Tuesday, March 6, 2012

'Alien Blue' by DeAnna Knippling Will Go Down Smooth and Easy Like Lite Beer ... Er, I Mean Lite Literature

Review by KEN KORCZAK

Science fiction, like all genres, has developed a number of sub-genres, and one of them is a humorous, farcical brand represented by books such as the Hitchhiker series by Douglas Adams, and the Callahan’s Crosstime Saloon offerings by Spider Robinson. This same sub-genre is popular in sci-fi movies, too; notably flicks such as Men In Black, Mars Attacks, and more obscure films, such as The Adventures of Buckaroo Banzai.

It’s science fiction only in the sense that it features weird and exotic intergalactic aliens as props for gags and creating situation comedy, dark comedy or melodrama. Another feature of the genre is that characters confronting the aliens tend to be down-to-earth, small-town folksy types -- bartenders, mail men, nurses, cops, farmers – and they all favor swilling a lot of alcohol, which in turn inclines them to be cheerful, witty and bristling with funny quips, puns, lightning-fast repartee and pithy observations.

But there is almost another sub-sub-genre of these humorous brands of science fiction involving bars. The Hitchhiker books start off in a pub, but also features another kind of bar, The Restaurant at the Edge of the Universe. There’s Callahan’s, of course, but we can find any number of other science fiction tales centered around bars, such as Tales from Gavagan's Bar by L. Sprague de Camp and Fletcher Pratt; the anthology, After Hours: Tales from the Ur-Bar and quite a few more. (Even Edgar Allan Poe as a bar story with a speculative edge!)

ALIEN BLUE is solidly of this realm, and those readers who enjoy these kind of works will certainly enjoy this novel by DEANNA KNIPPLING.It is competently written, and is at least as clever, and speeds along as quickly as anything by Adams or Robinson.

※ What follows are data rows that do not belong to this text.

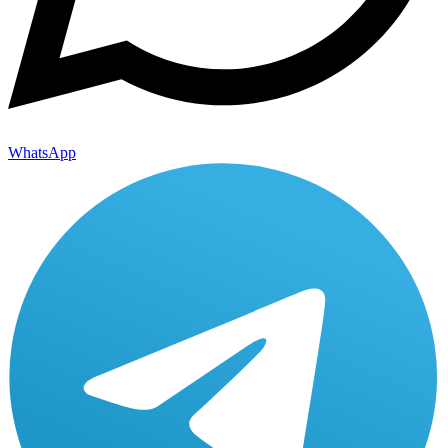
WhatsApp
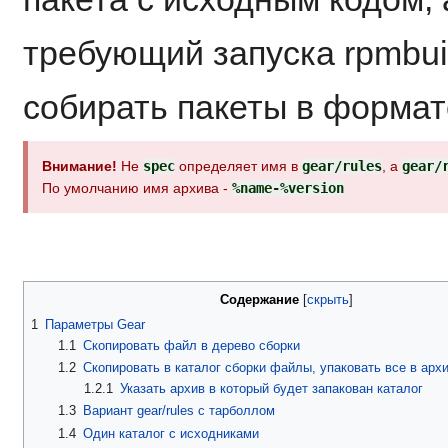
требующий запуска rpmbuil
собирать пакеты в формате
Внимание!
Не
spec
определяет имя в
gear/rules
, а
gear/
По умолчанию имя архива -
%name-%version
Содержание
1
Параметры Gear
1.1
Скопировать файл в дерево сборки
1.2
Скопировать в каталог сборки файлы, упаковать все в архи
1.2.1
Указать архив в который будет запакован каталог
1.3
Вариант gear/rules с тарболлом
1.4
Один каталог с исходниками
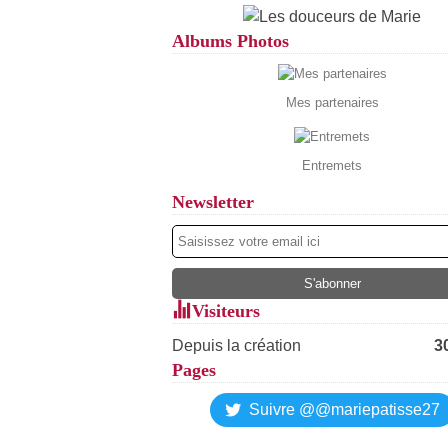
Albums Photos
Mes partenaires
Entremets
Newsletter
Visiteurs
Depuis la création
3
Pages
Suivre @@mariepatisse27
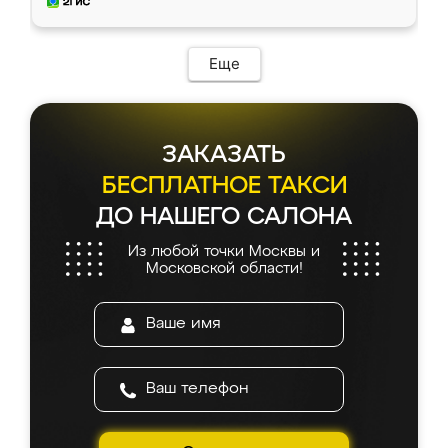
и снял размеры. Изготовили в срок, с
доставкой тоже никаких проблем не
возникло. Сборку выполнили аккуратно,
мебель сразу встала на свое место без
Еще
каких-либо доработок. Качеством осталась
довольна, все выглядит так, как и ожидала.
ЗАКАЗАТЬ
БЕСПЛАТНОЕ ТАКСИ
ДО НАШЕГО САЛОНА
Из любой точки Москвы и
Московской области!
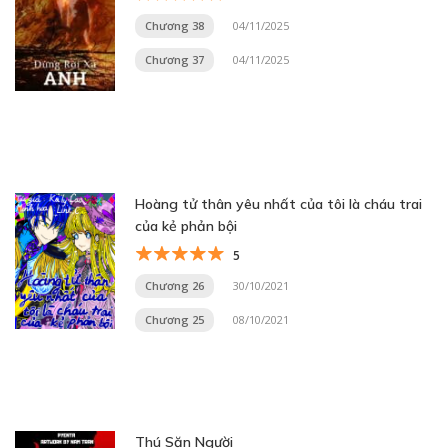
Chương 38
04/11/2025
Chương 37
04/11/2025
Hoàng tử thân yêu nhất của tôi là cháu trai
của kẻ phản bội
5
Chương 26
30/10/2021
Chương 25
08/10/2021
Thú Săn Người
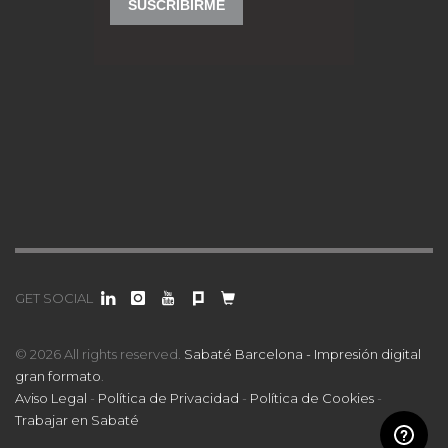
GET SOCIAL
© 2026 All rights reserved.
Sabaté Barcelona - Impresión digital
gran formato
.
Aviso Legal
-
Política de Privacidad
-
Política de Cookies
-
Trabajar en Sabaté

As for me, I’m not a fan of this brand of science fiction. I know, I know, I’m not with the in crowd on this one. I’m probably the only person I know who did not like the Hitchhiker books, and I especially did not like the Callahan stories by Robinson. I found them tedious in the extreme.

Part of what bugs me is this mythos of happy, cheerful, clever, witty people who are lubricated by alcohol as a persistent theme in literature and film. Think of the bums in John Steinbeck’s 1945 novel Cannery Row, or the gang in the bar of the TV show Cheers. Then there’s the booze-soaked Arthur character of film, or how about the delightful sot, Elwood Dowd, and his giant invisible rabbit friend, Harvey? The more they all drink, the more cheerful, witty, clever and delightful they become. But in real life, we know that the more people drink, the more obnoxious, dull, depressive, angry, crude, dumb or even violent they become.

Yet, novelists, playwrights and film producers can’t resist this “delightful drunks” motif, and so we get a steady stream of this kind of thing. (Hey, I’m no teetotaler myself – even my dad was the owner of a Minnesota small-town bar, “Mike’s Tavern.”). But one could argue that it's just not all that much of an original concept for literature – on the other hand, one might just as fairly say that this is a popular model for a particular sub-genre. It depends on how you look at it.

As for Alien Blue, an unkind reviewer might say the book lacks originality in ways additional to the pervasive delightful drunk syndrome– the author professes herself an ardent fan of Spider Robinson (of Callahan’s Saloon fame) and Kurt Vonnegut. That she names her viewpoint character “Bill Trout” (who, incidentally, is from a small town in Minnesota like me) is certainly an homage to Vonnegut’s character, Kilgore Trout. However, the author should not be overly surprised, then, if other readers suggest her work is just a tad too derivative of the likes of Vonnegut and Robinson – but more so Robinson, in this case.

It’s not that I dislike science fiction humor. It’s just that I like mine bitter and black, like my coffee. Vonnegut’s Breakfast of Champions and Sirens of Titan are two of the funniest books of all time – but, significantly, these works defy genre and are highly original. And Jack Vance’s The Eyes of the Overworld and Cugal’s Saga are so sublime (and so funny) as to be completely without peer – they’re masterpieces.

I mention these because I think Knippling is an author capable of writing a masterpiece – I'm not kidding, she’s really that good at rustling words. She’s proven she can skillfully write within sub-genres of genre novels (she’s also the author of a ZOMBIE BOOK) – and other works -- and, well, she's clearly a writer to keep an eye on.